Purpose: Assisted download of selected samples from GISAID or EPI_SET creation.
gisaid-download
is a tool for acuiring metadata for selected samples from gisaid. It was produced primarily for use with the EpiCoV database but should work just as well for EpiFlu or EpiPox. Fully-automated download from gisaid's website is tricky, but manual download is a slow, error-prone process requiring renaming and moving around files as you go. With gisaid-download
, you are guided through the process of downloading desired samples.
Downloading Samples:
- keeps track of which samples you (or your team-mates) have already downloaded so you only get the new ones
- can download batches of samples from multiple locations
- moves/renames files to a consolidated directory as they're downloaded
- can limit which metadata files you download to any combination of the following:
- fasta: [Nucleotide sequences]
- meta: [Dates and Location, Patient status metadata, Sequencing technology metadata]
- ackno: [Acknowledgement pdfs] (can only do this for 500 samples at a time, so EPI_SETs are better)
Uploading samples for further analysis:
- can upload all that data to an hpc via sftp
- can add a command to run after upload to start your analysis pipeline (We might make ours available someday!)
Getting an EPI_SET:
- can walk you through getting an EPI_SET identifier for all of your samples
- this will be emailed to you by GISAID
Some of the above features use sftp or ssh via scripted commands with the help of the package hpc-interact. It has its own config for storing login credentials. If needed and not yet made, your credentials will be gathered over the command line. That file can be specified in gisaid_config.ini and only requires two lines:
username=myuser
password=mypass
pip install gisaid-download
The first time you use gisaid-download
, you'll need to set up a config file: gisaid_config.ini . Download it to your pwd or chosen outdir via:
gisaid_download --example -o gisaid/directory
Edit the config file to serve your needs. There are details in there that explain most everything.
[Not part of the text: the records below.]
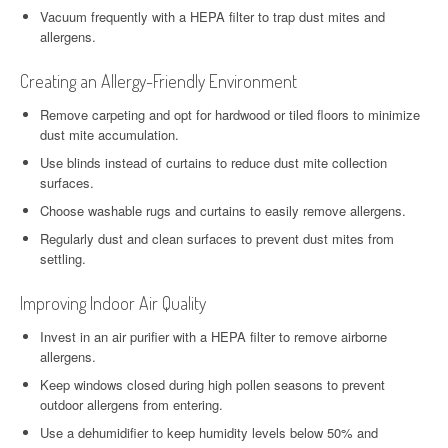
Vacuum frequently with a HEPA filter to trap dust mites and
allergens.
Creating an Allergy-Friendly Environment
Remove carpeting and opt for hardwood or tiled floors to minimize
dust mite accumulation.
Use blinds instead of curtains to reduce dust mite collection
surfaces.
Choose washable rugs and curtains to easily remove allergens.
Regularly dust and clean surfaces to prevent dust mites from
settling.
Improving Indoor Air Quality
Invest in an air purifier with a HEPA filter to remove airborne
allergens.
Keep windows closed during high pollen seasons to prevent
outdoor allergens from entering.
Use a dehumidifier to keep humidity levels below 50% and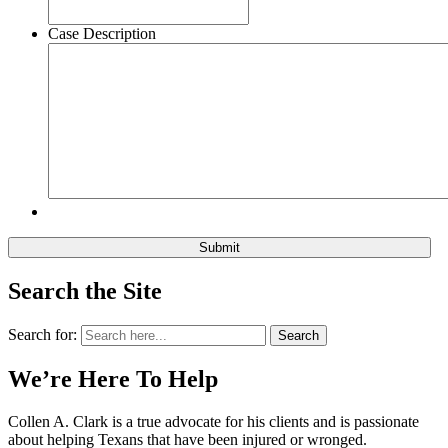
Case Description
Search the Site
Search for:
Search
We’re Here To Help
Collen A. Clark is a true advocate for his clients and is passionate
about helping Texans that have been injured or wronged.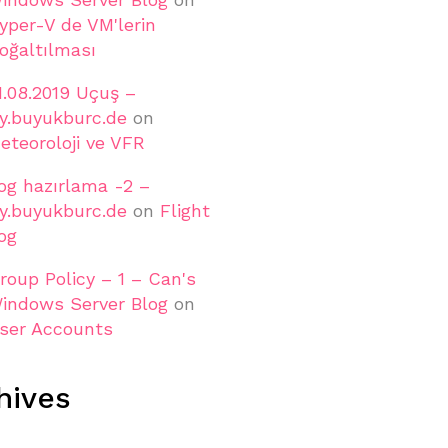
yper-V de VM'lerin
oğaltılması
1.08.2019 Uçuş –
ly.buyukburc.de
on
eteoroloji ve VFR
og hazırlama -2 –
ly.buyukburc.de
on
Flight
og
roup Policy – 1 – Can's
indows Server Blog
on
ser Accounts
hives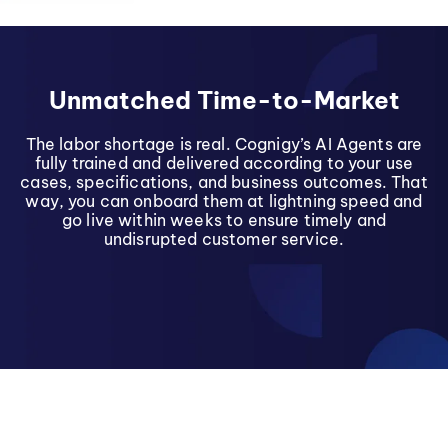
Unmatched Time-to-Market
The labor shortage is real. Cognigy’s AI Agents are
fully trained and delivered according to your use
cases, specifications, and business outcomes. That
way, you can onboard them at lightning speed and
go live within weeks to ensure timely and
undisrupted customer service.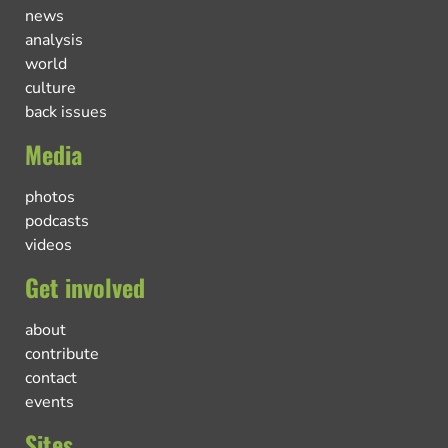
news
analysis
world
culture
back issues
Media
photos
podcasts
videos
Get involved
about
contribute
contact
events
Sites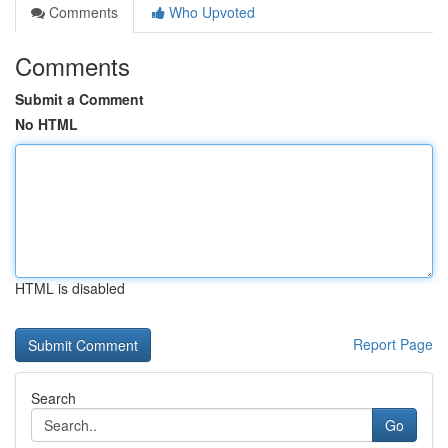
Comments
Who Upvoted
Comments
Submit a Comment
No HTML
HTML is disabled
Report Page
Search
Go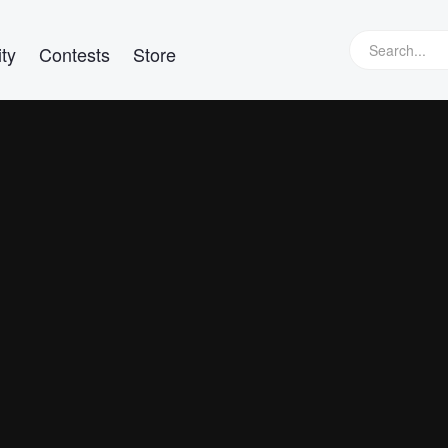
ty
Contests
Store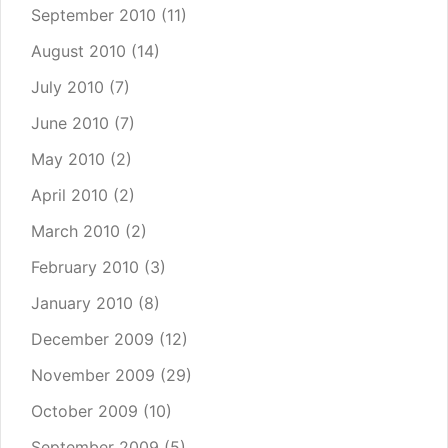
September 2010
(11)
August 2010
(14)
July 2010
(7)
June 2010
(7)
May 2010
(2)
April 2010
(2)
March 2010
(2)
February 2010
(3)
January 2010
(8)
December 2009
(12)
November 2009
(29)
October 2009
(10)
September 2009
(5)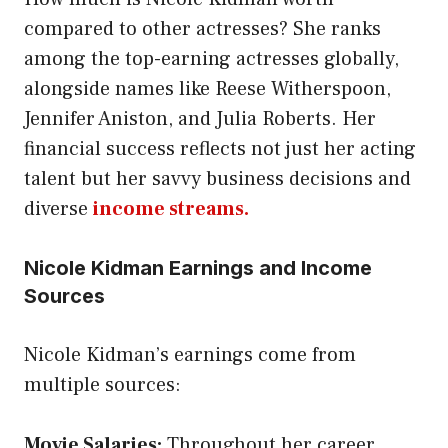
compared to other actresses? She ranks
among the top-earning actresses globally,
alongside names like Reese Witherspoon,
Jennifer Aniston, and Julia Roberts. Her
financial success reflects not just her acting
talent but her savvy business decisions and
diverse
income streams.
Nicole Kidman Earnings and Income
Sources
Nicole Kidman’s earnings come from
multiple sources:
Movie Salaries:
Throughout her career,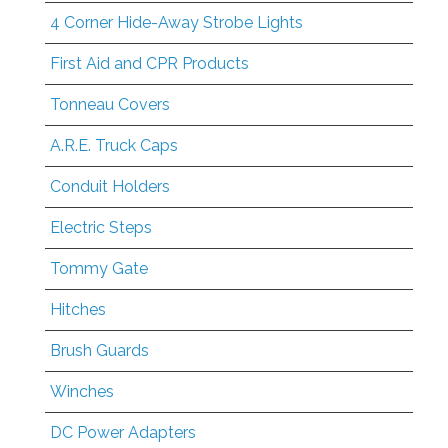
4 Corner Hide-Away Strobe Lights
First Aid and CPR Products
Tonneau Covers
A.R.E. Truck Caps
Conduit Holders
Electric Steps
Tommy Gate
Hitches
Brush Guards
Winches
DC Power Adapters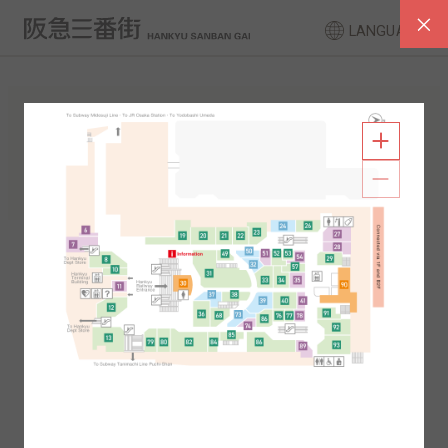
LANGUAGE
FLOOR GUIDE
South Area
North Area
2F
1F
2F
1F
B1
B2
B1
B2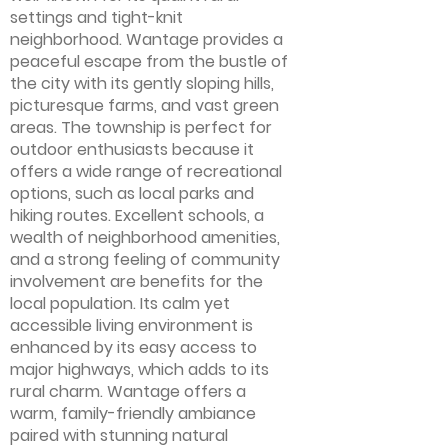
settings and tight-knit
neighborhood. Wantage provides a
peaceful escape from the bustle of
the city with its gently sloping hills,
picturesque farms, and vast green
areas. The township is perfect for
outdoor enthusiasts because it
offers a wide range of recreational
options, such as local parks and
hiking routes. Excellent schools, a
wealth of neighborhood amenities,
and a strong feeling of community
involvement are benefits for the
local population. Its calm yet
accessible living environment is
enhanced by its easy access to
major highways, which adds to its
rural charm. Wantage offers a
warm, family-friendly ambiance
paired with stunning natural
Now you're ready to do the download and/or get your EPI_SET. Let's say we only want samples that were collected before 2023. We'll set a date (required for creating unique filenames). To run, do this:
sample_date='2023-01-01'
gisaid_download ${sample_date}
The above command triggers up to four steps. Steps 1, 3, and 4 only happen if you're interacting with the hpc cluster. If using the --no_cluster
(or -n
) flag, they will be skipped.
If you're planning on transferring downloaded data to an hpc, the above command will first look for samples that already exist on the hpc at your cluster_epicov_dir
(from config). This uses sftp via (via hpc-interact). If no data yet exists on the cluster or you're the only one downloading samples and transferring them to the hpc, you can skip this step by adding the --skip_local_update
(or -s
) flag like this:
gisaid_download ${sample_date} --skip_local_update
The flag -n
can also be used to skip this step along with step 3 and 4.
This is an interactive download that by default requires pressing enter after each step. If you don't want to press enter as much (like if you get in the rhythm and can't be bothered to stop...), you can add the --quick
(or -q
) flag like this
gisaid_download ${sample_date} --quick
Using sftp (via hpc-interact), all the data downloaded in Step 2 will be uploaded to the hpc at your cluster_epicov_dir
.
The flag -n
can also be used to skip this step along with step 1 and 4.
If specified in your gisaid_config.ini, followup_command
will be run by ssh through hpc-interact. This could be any string, but we recommend setting it to run a script that will begin analyzing the data you just uploaded.